Coffee Quest: Drinking the worlds best coffee

I mentioned in a few threads that I was going to do this but I have started to drink the worlds best coffee. My technique as kifed from James Hoffman:
Fill a pyrex bowl with water. place my Hario 60 upside down in it and heat for 5 minutes.
Use the hot water to clean and wet the filter
Place the freshly ground (in my grinder while the water is heating) coffee in the Hario
Fill with hot water so all the grounds get wet. I use the hot water nozzle on my spring water dispenser.
Every 10 seconds or so, pour more water around the side so all of the grounds are used.
Drink while hot.

So far I had Jamaican Blue Mountain, both from the store and a coworker that went to Jamaica. Very smooth and probably the archetype for coffee. I will get some more and update with tasting notes.
Kona. Unfortunately due to circumstances it was the dark roast so I need to redo this one with a lighter roast.
Honduran Roatan. You will never see this on the list of worlds best coffee but when I was in Roatan I stopped by a place that had the $2 coffee for tourists. OMG, that was some of the best coffee I ever had. Dark, rich, absolutely no bitterness whatsoever. Mrs. Cad hates hates hates coffee because of the bitterness but I made her try a sip and she absolutely loved it.
Ethiopian Yirgacheffe: Very earthy but in a good & complex way with notes of flowers and even citrus on the backend. It is a light-medium roast and very little bitterness. Making a second cup now … very smooth. Yeah, just a hint of bitterness and definitely two flavors as it hits you tongue then lingers. I’m curious if Mrs Cad will try a sip and if so her reaction. Food pairing: a solid morning coffee that can hold its own. Pair with bacon and eggs or an omelette.

I will be updating this thread as I go through the coffees but please share your best coffee explorations and any suggestions you may have.

I believe Kopi luwak - Wikipedia is the best coffee…

2 issues with Kopi luwak
It involves civet enslavement
In the wild, the civets eat the coffee berries at the peak of ripeness and many feel THAT is why Kopi luwak is among the finest coffees in the world.

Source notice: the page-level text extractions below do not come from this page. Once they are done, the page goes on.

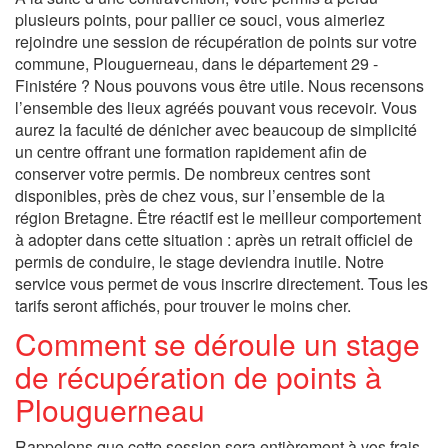
plusieurs points, pour pallier ce souci, vous aimeriez
rejoindre une session de récupération de points sur votre
commune, Plouguerneau, dans le département 29 -
Finistére ? Nous pouvons vous être utile. Nous recensons
l’ensemble des lieux agréés pouvant vous recevoir. Vous
aurez la faculté de dénicher avec beaucoup de simplicité
un centre offrant une formation rapidement afin de
conserver votre permis. De nombreux centres sont
disponibles, près de chez vous, sur l’ensemble de la
région Bretagne. Être réactif est le meilleur comportement
à adopter dans cette situation : après un retrait officiel de
permis de conduire, le stage deviendra inutile. Notre
service vous permet de vous inscrire directement. Tous les
tarifs seront affichés, pour trouver le moins cher.
Comment se déroule un stage
de récupération de points à
Plouguerneau
Rappelons que cette session sera entièrement à vos frais.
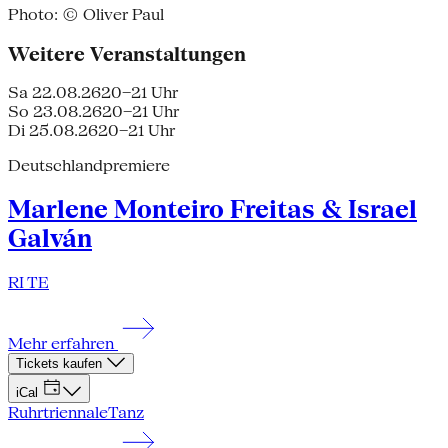
Photo: © Oliver Paul
Weitere Veranstaltungen
Sa 22.08.26
20–21 Uhr
So 23.08.26
20–21 Uhr
Di 25.08.26
20–21 Uhr
Deutschlandpremiere
Marlene Monteiro Freitas & Israel
Galván
RI TE
Mehr erfahren
Tickets kaufen
iCal
Ruhrtriennale
Tanz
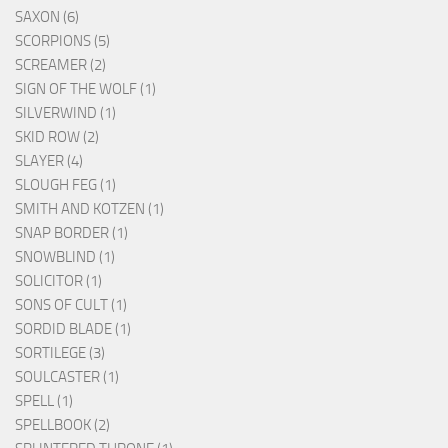
SAXON (6)
SCORPIONS (5)
SCREAMER (2)
SIGN OF THE WOLF (1)
SILVERWIND (1)
SKID ROW (2)
SLAYER (4)
SLOUGH FEG (1)
SMITH AND KOTZEN (1)
SNAP BORDER (1)
SNOWBLIND (1)
SOLICITOR (1)
SONS OF CULT (1)
SORDID BLADE (1)
SORTILEGE (3)
SOULCASTER (1)
SPELL (1)
SPELLBOOK (2)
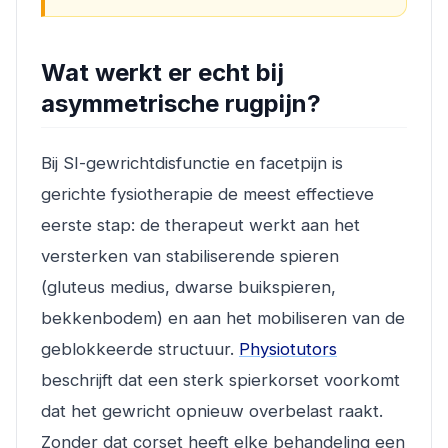
Wat werkt er echt bij
asymmetrische rugpijn?
Bij SI-gewrichtdisfunctie en facetpijn is
gerichte fysiotherapie de meest effectieve
eerste stap: de therapeut werkt aan het
versterken van stabiliserende spieren
(gluteus medius, dwarse buikspieren,
bekkenbodem) en aan het mobiliseren van de
geblokkeerde structuur.
Physiotutors
beschrijft dat een sterk spierkorset voorkomt
dat het gewricht opnieuw overbelast raakt.
Zonder dat corset heeft elke behandeling een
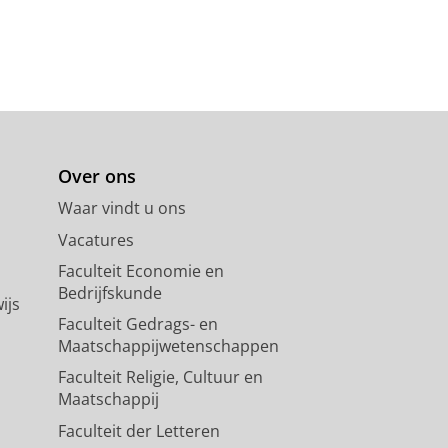
Over ons
Waar vindt u ons
Vacatures
Faculteit Economie en
Bedrijfskunde
ijs
Faculteit Gedrags- en
Maatschappijwetenschappen
Faculteit Religie, Cultuur en
Maatschappij
Faculteit der Letteren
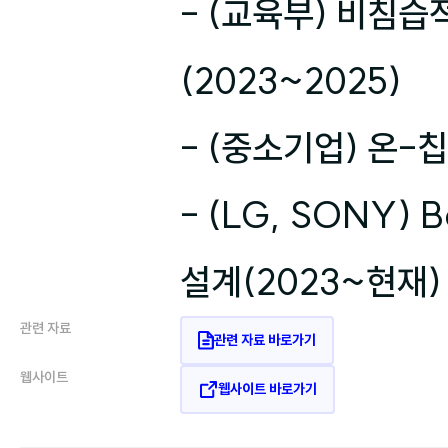
- (교육부) 비침습적
(2023~2025)

- (중소기업) 온-
- (LG, SONY)
설계(2023~현재)
관련 자료
관련 자료 바로가기
웹사이트
웹사이트 바로가기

The luwak you get retail is from caged civets awashed in their own filth and are fed whatever coffee berries the owner gives them thinking the magical digestive properties of the civet will turn shit coffee into shit-coffee.

There’s not much I can add to your connoisseur level of coffee appreciation, except to express surprise at the absence of any mention of Guatemalan coffee. According to one coffee blog,

Guatemala is one of the world’s leading producers of coffee, and Guatemalan coffee beans are prized for their distinctively moderately acidic and fruity flavour. Depending on the growing region, they also tend to be very sweet, with chocolate undertones and caramel.

My favourite coffee is Guatemalan medium roast, from a store that has its own roaster, so most of its bulk beans are really fresh. Unfortunately I don’t think their Guatemalan bulk bin has any more details about its provenance. On the occasions when I manage to make it just right, it’s a delightfully rich, mellow, medium-bodied coffee that, when accompanied by a few well-buttered thick slices of toasted baguette, makes mornings worth getting up for!

How about this:

I went to kindergarten with the owner, but have not tried it yet.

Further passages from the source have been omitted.